[Saved data entries]
====

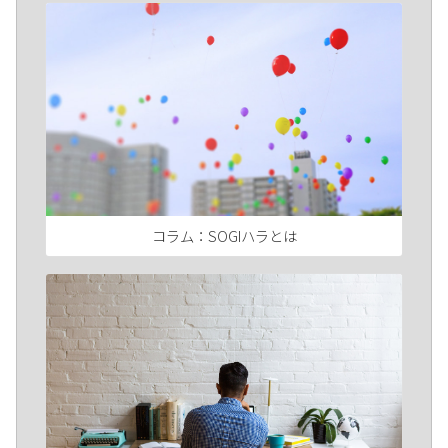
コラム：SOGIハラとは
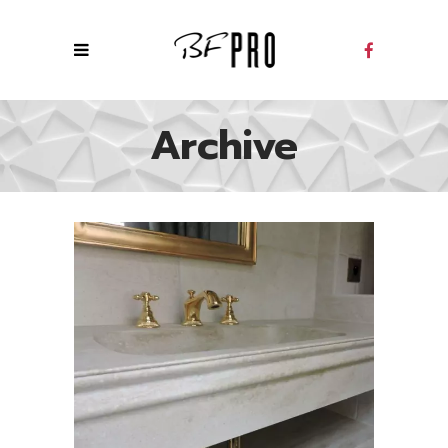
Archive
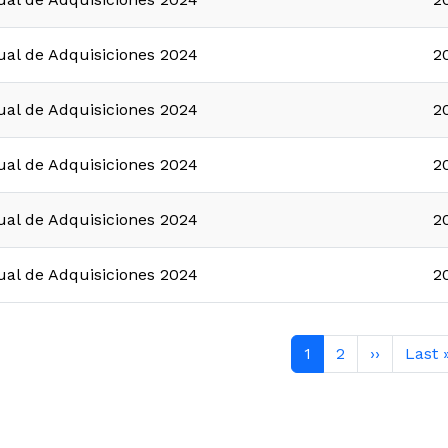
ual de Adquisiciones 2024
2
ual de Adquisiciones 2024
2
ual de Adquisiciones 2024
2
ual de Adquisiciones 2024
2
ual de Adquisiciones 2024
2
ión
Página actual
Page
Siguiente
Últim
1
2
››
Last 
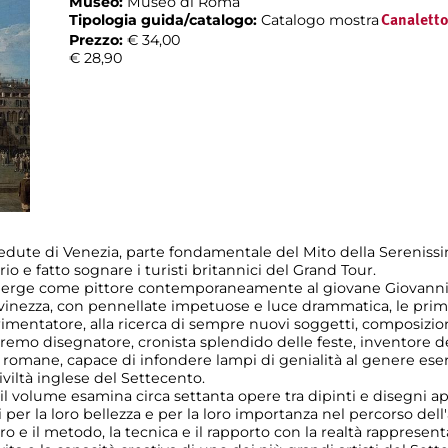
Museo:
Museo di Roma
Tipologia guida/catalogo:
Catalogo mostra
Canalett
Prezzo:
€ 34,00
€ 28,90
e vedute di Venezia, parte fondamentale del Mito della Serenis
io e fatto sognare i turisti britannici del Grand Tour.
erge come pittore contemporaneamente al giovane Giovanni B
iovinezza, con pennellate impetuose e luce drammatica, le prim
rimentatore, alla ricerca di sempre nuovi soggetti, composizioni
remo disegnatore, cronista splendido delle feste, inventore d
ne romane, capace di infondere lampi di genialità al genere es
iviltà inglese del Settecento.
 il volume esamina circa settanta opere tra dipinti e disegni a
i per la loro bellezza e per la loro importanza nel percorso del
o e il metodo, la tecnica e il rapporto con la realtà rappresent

====

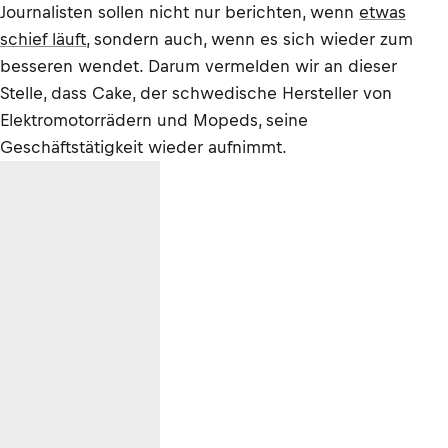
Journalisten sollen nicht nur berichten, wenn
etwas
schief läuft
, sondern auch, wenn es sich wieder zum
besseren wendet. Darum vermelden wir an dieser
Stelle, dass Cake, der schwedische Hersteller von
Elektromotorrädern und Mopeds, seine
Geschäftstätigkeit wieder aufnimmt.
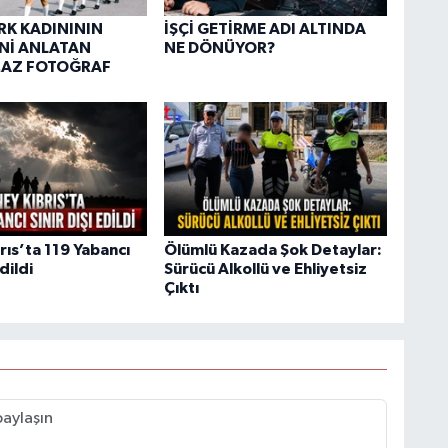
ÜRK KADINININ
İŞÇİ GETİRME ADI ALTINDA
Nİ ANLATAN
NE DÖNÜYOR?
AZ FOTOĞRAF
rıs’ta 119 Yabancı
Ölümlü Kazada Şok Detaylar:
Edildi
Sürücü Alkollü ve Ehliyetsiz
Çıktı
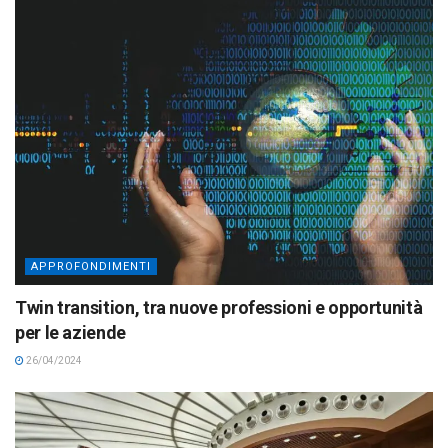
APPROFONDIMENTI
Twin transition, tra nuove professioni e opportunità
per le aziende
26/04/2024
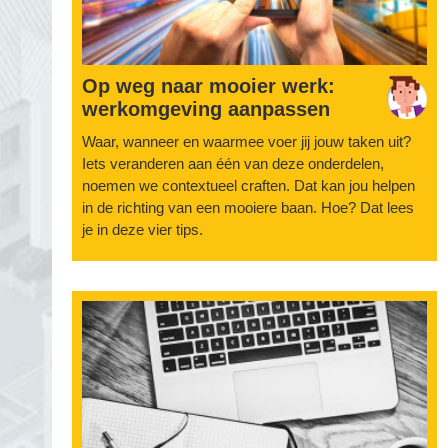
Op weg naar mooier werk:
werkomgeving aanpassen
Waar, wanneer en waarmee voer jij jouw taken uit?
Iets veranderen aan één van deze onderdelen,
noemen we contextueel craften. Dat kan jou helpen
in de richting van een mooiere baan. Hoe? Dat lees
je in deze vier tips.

====

● YOUR INSTRUCTIONS
Which part of the entries opens with the line containing "APPROFONDIMENTI" and closes with the line containing "je in deze vier tips."? Output that part exactly, ends included, pictures excluded.

● WRITTEN REPLY
APPROFONDIMENTI
Twin transition, tra nuove professioni e opportunità
per le aziende
26/04/2024
Op weg naar mooier werk:
werkomgeving aanpassen
Waar, wanneer en waarmee voer jij jouw taken uit?
Iets veranderen aan één van deze onderdelen,
noemen we contextueel craften. Dat kan jou helpen
in de richting van een mooiere baan. Hoe? Dat lees
je in deze vier tips.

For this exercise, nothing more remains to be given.